From what I know about it, gobject-introspection has some nice properties, but one killer drawback: it's incompatible with cross compilation. This is apparently because it requires running binaries compiled for the target system as part of the build process. You actually can cross compile if you have an emulator for that system handy [1], but that's horrible.

Apparently the reason it requires running the compiled binaries is that GObject types are only registered at runtime, within so-called "_get_type" functions. For more typical systems, everything needed can be determined at compile time. Too bad there's no portable way to ask a C compiler to dump what it knows about a source file, but if you just want things like struct sizes and field offsets, you can compile a C file that embeds them as global variables, and then extract the variable values. For more advanced introspection there are many less-portable options including Clang's API, GCC-XML, parsing debug info, or writing your own compiler (easier for C; it seems that parts of gobject-introspection work like this).

Anyway, another interesting comparison is DTrace's CTF (Compact Type Format) [2], a simple binary format that describes the kernel's C struct layouts, function signatures, etc. This information is simply converted from compiler-generated debug info [3], but it's stripped down enough that it can be embedded into every kernel without too much size overhead. When the DTrace compiler is invoked to compile a user hook, it parses the CTF data and exposes the types and functions to the user's code (which is written in a custom C-like language).

Ironically, BPF has BTF, which is a very similar-looking format that encodes very similar kinds of data – but is used for a completely different purpose. Specifically, it's only used to encode types and functions defined by BPF programs, to allow the kernel to pretty-print things. But in theory BTF could be repurposed to work like CTF: you would need to generate BTF information for the kernel itself, and then Clang could be extended to support "including" BTF files in place of C headers. However, this option was apparently discussed and rejected [4]. I haven't read the original threads to find out why, but I suspect it might involve:

- Lack of existing tooling to do the above;

- Lower expressivity compared to C headers, e.g. the inability to encode macros (although this could be fixed);

- Desire to use the information for building not just BPF hooks but also full-fledged kernel modules.

[1] https://maxice8.github.io/8-cross-the-gir/

[2] https://github.com/oracle/libdtrace-ctf/blob/master/include/...

[3] https://www.freebsd.org/cgi/man.cgi?query=ctfconvert&sektion...

[4] https://lwn.net/Articles/783832/


Yeah, I'd love to have something like BTF or CTF used widely for machine-readable type information. (https://facebookmicrosites.github.io/bpf/blog/2018/11/14/btf... gives some further information there.)

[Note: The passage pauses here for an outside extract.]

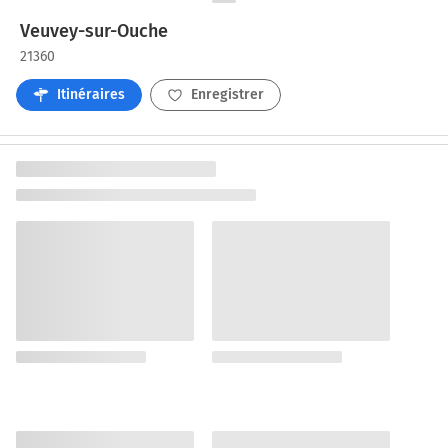
Veuvey-sur-Ouche
21360
Itinéraires
Enregistrer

The limitations regarding macros sound like the biggest issue to me (both code-like macros and just simple defined names for values via #define). I'd love to see solutions for that. What do you think that would look like?


Interesting writeup! I didn't realize there was an active attempt to generate BTF for the kernel.

Regarding macros...

Well, to start with, there's the brute-force approach of simply embedding textual macro definitions. That might be good enough for most use cases in practice: as far as I know, most BPF hooks are written in either C or the C-like bpftrace language, so expanding macros as text would probably give a sensible result for the majority of macros that aren't particularly complex. And macro definitions are already included in the DWARF info, so the DWARF-to-BTF approach from your link could be easily extended to embed them.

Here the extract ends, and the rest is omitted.